■ **Material provided**
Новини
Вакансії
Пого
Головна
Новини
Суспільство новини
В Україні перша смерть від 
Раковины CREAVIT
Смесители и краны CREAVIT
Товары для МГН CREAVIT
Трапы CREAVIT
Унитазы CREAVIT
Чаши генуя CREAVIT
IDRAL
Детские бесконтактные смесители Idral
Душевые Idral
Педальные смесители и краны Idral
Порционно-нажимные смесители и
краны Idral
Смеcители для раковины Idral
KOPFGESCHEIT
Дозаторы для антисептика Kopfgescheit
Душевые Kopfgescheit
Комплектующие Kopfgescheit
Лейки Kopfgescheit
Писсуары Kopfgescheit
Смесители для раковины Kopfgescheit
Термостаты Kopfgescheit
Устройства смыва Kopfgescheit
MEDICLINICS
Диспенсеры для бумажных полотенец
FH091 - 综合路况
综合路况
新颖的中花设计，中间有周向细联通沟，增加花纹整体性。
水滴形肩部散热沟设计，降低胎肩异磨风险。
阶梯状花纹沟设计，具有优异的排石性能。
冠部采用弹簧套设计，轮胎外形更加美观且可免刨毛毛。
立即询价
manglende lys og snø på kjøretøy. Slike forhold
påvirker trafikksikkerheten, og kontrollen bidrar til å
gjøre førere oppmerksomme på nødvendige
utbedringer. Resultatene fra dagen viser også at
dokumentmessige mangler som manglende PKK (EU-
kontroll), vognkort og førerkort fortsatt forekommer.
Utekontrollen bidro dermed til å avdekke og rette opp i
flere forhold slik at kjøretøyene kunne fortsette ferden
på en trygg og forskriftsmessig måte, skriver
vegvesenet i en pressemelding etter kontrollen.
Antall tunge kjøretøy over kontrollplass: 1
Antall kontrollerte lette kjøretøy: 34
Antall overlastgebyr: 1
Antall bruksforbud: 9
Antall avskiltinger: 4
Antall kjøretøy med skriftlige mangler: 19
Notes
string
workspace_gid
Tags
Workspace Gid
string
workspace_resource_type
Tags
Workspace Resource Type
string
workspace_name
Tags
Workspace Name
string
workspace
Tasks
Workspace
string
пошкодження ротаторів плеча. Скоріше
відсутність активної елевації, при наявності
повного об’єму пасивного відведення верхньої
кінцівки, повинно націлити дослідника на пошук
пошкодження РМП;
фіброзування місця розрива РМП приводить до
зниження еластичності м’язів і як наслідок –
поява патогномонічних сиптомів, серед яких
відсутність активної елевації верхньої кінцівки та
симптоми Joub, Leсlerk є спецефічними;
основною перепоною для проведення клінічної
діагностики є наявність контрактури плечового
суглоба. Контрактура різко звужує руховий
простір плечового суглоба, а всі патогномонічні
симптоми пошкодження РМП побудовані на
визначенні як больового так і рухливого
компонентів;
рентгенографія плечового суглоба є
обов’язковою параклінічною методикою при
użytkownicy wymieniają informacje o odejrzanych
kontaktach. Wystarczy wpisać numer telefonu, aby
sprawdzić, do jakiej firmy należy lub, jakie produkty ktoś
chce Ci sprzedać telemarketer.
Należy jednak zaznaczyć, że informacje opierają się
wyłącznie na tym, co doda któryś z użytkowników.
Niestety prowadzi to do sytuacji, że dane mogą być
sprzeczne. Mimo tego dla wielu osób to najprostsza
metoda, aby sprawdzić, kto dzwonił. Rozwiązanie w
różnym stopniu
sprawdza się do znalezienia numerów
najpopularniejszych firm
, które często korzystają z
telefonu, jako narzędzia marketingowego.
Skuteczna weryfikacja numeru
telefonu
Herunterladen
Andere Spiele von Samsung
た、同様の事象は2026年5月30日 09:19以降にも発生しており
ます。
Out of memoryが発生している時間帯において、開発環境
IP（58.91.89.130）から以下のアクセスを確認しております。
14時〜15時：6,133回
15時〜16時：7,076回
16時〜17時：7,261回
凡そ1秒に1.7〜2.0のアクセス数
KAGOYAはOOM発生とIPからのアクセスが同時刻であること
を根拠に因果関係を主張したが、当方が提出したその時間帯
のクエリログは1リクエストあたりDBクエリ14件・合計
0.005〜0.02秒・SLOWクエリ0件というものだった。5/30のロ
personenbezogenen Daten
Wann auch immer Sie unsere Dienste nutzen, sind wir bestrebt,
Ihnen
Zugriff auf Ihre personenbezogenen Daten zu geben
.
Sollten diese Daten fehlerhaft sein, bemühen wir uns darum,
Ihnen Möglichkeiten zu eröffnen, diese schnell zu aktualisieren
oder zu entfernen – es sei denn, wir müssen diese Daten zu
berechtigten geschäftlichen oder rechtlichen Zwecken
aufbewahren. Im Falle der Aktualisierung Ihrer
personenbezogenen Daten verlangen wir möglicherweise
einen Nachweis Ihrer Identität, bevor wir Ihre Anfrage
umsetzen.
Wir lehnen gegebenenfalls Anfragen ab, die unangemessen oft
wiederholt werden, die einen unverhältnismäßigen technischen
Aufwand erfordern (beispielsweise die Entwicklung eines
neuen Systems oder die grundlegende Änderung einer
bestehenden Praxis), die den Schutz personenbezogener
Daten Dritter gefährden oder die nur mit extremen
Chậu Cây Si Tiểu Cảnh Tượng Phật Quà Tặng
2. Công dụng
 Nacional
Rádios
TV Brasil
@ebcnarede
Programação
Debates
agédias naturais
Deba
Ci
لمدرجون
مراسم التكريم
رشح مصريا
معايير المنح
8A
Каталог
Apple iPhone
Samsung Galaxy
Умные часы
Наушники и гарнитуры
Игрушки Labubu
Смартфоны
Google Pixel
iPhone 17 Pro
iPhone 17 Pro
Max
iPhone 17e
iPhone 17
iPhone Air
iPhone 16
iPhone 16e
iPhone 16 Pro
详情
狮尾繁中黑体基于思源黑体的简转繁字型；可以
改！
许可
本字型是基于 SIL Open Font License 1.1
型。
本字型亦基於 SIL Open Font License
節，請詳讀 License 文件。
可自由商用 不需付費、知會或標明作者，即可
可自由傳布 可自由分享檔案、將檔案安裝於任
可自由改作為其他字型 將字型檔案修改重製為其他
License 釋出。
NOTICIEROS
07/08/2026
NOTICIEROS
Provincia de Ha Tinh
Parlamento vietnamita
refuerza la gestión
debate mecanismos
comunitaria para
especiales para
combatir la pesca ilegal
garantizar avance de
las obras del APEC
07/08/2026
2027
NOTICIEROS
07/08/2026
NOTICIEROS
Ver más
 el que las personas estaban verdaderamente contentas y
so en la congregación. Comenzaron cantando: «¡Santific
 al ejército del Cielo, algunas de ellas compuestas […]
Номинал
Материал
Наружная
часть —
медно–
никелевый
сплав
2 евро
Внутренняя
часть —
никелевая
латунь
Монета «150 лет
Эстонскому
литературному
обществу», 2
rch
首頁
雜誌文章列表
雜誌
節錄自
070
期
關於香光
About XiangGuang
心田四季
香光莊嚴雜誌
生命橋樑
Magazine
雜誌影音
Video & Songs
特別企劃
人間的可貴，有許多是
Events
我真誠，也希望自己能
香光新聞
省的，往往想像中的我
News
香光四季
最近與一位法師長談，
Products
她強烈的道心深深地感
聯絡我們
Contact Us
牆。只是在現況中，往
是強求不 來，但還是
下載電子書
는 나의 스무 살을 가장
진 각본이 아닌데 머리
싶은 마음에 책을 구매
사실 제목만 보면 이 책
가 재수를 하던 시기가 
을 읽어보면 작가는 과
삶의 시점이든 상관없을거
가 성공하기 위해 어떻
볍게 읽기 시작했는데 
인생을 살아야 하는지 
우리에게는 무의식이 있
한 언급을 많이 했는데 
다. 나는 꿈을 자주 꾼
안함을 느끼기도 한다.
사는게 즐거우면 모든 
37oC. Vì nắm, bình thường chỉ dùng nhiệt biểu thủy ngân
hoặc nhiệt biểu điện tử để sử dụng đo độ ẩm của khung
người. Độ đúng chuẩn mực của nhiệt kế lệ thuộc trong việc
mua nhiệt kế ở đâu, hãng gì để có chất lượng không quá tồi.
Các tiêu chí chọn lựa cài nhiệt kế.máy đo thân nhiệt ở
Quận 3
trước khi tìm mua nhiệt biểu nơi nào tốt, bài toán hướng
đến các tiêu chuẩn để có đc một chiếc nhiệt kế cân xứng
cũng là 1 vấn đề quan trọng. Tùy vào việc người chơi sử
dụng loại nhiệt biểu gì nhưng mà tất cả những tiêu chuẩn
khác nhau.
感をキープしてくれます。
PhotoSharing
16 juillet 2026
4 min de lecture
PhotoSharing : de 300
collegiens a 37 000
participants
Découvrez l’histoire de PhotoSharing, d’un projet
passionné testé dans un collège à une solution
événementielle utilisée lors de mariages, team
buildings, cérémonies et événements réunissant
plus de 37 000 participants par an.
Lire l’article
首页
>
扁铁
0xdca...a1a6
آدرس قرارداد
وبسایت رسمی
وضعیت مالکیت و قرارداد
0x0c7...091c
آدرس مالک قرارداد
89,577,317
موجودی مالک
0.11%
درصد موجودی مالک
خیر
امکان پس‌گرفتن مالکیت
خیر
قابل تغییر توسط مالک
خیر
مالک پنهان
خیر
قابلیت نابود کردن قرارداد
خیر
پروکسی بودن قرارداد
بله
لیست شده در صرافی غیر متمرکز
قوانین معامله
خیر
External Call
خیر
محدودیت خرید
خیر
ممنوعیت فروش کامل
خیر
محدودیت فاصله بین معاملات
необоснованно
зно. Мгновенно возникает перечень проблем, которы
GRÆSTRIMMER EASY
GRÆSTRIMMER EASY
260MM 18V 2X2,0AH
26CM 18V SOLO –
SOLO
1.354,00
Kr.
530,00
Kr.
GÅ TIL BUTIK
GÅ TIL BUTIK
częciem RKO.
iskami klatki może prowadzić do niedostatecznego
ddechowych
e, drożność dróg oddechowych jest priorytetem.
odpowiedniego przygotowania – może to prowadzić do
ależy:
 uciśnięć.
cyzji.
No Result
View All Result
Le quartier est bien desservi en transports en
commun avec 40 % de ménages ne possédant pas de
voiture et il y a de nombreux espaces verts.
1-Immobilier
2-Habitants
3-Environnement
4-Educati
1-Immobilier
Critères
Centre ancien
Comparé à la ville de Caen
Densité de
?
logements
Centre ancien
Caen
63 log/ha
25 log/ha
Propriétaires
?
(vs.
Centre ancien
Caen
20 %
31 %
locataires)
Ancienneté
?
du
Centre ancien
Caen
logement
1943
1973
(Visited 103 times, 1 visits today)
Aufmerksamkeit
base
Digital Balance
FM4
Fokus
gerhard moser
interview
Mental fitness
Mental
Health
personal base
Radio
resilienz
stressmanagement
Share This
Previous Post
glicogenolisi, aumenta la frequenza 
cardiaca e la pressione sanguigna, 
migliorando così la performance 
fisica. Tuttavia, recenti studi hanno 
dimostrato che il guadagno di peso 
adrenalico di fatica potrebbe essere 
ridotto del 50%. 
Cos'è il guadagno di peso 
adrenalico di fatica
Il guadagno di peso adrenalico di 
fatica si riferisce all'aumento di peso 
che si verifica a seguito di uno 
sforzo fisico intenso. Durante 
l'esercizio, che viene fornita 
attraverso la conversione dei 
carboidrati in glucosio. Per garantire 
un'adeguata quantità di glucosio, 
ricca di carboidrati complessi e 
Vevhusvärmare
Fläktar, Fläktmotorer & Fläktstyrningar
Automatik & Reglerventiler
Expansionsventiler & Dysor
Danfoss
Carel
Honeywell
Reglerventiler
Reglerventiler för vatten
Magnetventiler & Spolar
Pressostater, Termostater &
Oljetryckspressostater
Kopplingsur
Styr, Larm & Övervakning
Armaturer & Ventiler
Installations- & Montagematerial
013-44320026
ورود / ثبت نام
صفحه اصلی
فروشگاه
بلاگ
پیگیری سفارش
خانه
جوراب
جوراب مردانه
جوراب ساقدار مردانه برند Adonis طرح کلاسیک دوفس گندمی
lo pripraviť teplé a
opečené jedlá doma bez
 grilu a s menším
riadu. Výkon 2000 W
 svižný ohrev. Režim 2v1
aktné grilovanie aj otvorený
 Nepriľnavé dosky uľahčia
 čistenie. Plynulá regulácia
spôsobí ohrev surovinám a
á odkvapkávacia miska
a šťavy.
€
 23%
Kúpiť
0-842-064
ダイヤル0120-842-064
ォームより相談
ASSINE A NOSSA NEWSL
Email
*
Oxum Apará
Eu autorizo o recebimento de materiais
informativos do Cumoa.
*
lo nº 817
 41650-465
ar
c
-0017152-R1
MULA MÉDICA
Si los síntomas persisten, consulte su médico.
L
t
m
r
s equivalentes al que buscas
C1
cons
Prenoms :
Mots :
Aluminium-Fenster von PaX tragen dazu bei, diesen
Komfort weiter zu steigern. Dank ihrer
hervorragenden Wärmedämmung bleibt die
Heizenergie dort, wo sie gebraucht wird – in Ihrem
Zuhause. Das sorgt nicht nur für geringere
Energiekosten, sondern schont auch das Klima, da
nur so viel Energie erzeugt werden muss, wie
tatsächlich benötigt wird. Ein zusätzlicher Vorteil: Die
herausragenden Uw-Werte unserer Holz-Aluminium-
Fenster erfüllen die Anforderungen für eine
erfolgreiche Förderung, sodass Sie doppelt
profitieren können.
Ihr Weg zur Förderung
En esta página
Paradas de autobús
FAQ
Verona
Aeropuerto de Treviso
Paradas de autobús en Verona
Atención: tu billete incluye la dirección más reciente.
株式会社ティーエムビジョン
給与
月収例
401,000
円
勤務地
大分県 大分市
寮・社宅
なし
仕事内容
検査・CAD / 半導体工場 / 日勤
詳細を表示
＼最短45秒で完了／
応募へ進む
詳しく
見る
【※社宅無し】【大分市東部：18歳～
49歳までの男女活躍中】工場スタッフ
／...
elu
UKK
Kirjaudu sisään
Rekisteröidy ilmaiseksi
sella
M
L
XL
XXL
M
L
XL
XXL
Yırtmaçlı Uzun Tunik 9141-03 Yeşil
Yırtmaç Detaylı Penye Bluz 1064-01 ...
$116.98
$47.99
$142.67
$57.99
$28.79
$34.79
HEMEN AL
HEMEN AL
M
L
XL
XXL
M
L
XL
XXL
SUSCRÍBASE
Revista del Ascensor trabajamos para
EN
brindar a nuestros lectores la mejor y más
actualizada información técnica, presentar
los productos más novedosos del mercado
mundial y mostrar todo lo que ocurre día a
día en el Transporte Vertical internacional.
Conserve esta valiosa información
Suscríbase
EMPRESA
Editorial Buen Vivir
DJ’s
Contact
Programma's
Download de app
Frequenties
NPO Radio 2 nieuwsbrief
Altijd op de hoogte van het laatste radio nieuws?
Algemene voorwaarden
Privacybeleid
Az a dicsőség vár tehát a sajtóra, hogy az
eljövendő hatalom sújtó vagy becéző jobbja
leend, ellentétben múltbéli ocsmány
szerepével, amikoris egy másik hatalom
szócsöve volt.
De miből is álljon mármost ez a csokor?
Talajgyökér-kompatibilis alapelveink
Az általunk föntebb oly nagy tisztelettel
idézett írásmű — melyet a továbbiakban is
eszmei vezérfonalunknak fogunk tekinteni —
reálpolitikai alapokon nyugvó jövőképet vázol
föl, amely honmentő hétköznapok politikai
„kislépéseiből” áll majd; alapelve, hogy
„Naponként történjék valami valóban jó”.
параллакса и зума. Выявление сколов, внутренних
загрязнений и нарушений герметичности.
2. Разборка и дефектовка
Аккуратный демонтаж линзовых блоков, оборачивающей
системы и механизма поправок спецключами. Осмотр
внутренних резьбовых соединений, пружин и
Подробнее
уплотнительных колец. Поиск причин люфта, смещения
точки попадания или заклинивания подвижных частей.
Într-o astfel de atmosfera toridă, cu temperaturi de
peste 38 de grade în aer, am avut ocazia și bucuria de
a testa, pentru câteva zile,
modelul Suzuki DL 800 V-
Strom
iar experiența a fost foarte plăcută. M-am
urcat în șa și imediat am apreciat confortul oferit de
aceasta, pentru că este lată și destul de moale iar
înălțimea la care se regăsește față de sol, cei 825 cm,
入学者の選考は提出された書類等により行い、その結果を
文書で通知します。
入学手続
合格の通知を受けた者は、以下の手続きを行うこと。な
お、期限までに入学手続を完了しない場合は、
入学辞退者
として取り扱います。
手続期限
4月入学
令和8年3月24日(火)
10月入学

■ **What is needed**
From the top of the material above, print every line exactly, ending with the line that holds "dokumentmessige mangler som".

■ **Response box**
Новини
Вакансії
Пого
Головна
Новини
Суспільство новини
В Україні перша смерть від 
Раковины CREAVIT
Смесители и краны CREAVIT
Товары для МГН CREAVIT
Трапы CREAVIT
Унитазы CREAVIT
Чаши генуя CREAVIT
IDRAL
Детские бесконтактные смесители Idral
Душевые Idral
Педальные смесители и краны Idral
Порционно-нажимные смесители и
краны Idral
Смеcители для раковины Idral
KOPFGESCHEIT
Дозаторы для антисептика Kopfgescheit
Душевые Kopfgescheit
Комплектующие Kopfgescheit
Лейки Kopfgescheit
Писсуары Kopfgescheit
Смесители для раковины Kopfgescheit
Термостаты Kopfgescheit
Устройства смыва Kopfgescheit
MEDICLINICS
Диспенсеры для бумажных полотенец
FH091 - 综合路况
综合路况
新颖的中花设计，中间有周向细联通沟，增加花纹整体性。
水滴形肩部散热沟设计，降低胎肩异磨风险。
阶梯状花纹沟设计，具有优异的排石性能。
冠部采用弹簧套设计，轮胎外形更加美观且可免刨毛毛。
立即询价
manglende lys og snø på kjøretøy. Slike forhold
påvirker trafikksikkerheten, og kontrollen bidrar til å
gjøre førere oppmerksomme på nødvendige
utbedringer. Resultatene fra dagen viser også at
dokumentmessige mangler som manglende PKK (EU-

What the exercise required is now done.